Only lines containing the string "bietet" belong in the answer; copy all of them from the entries.

**** SUPPLIED MATERIAL ****

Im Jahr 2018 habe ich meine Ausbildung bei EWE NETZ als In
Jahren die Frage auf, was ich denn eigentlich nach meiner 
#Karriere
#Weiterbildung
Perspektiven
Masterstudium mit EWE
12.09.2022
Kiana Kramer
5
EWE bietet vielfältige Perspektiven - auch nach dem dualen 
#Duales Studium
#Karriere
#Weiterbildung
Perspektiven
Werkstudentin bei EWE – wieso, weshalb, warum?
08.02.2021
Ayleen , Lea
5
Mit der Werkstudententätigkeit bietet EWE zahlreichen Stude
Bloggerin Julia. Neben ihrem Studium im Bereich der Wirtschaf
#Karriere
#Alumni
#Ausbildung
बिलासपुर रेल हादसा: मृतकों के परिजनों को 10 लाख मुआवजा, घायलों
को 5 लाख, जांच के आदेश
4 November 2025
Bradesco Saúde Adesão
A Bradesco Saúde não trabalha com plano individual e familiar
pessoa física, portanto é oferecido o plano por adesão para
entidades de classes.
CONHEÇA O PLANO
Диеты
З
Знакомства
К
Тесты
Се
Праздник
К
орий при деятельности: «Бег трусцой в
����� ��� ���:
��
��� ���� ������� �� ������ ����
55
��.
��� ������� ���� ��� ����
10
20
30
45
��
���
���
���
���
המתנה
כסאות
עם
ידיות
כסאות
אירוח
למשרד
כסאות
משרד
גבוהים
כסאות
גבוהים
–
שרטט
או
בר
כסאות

****

SOLUTION TO THIS PROBLEM:
EWE bietet vielfältige Perspektiven - auch nach dem dualen 
Mit der Werkstudententätigkeit bietet EWE zahlreichen Stude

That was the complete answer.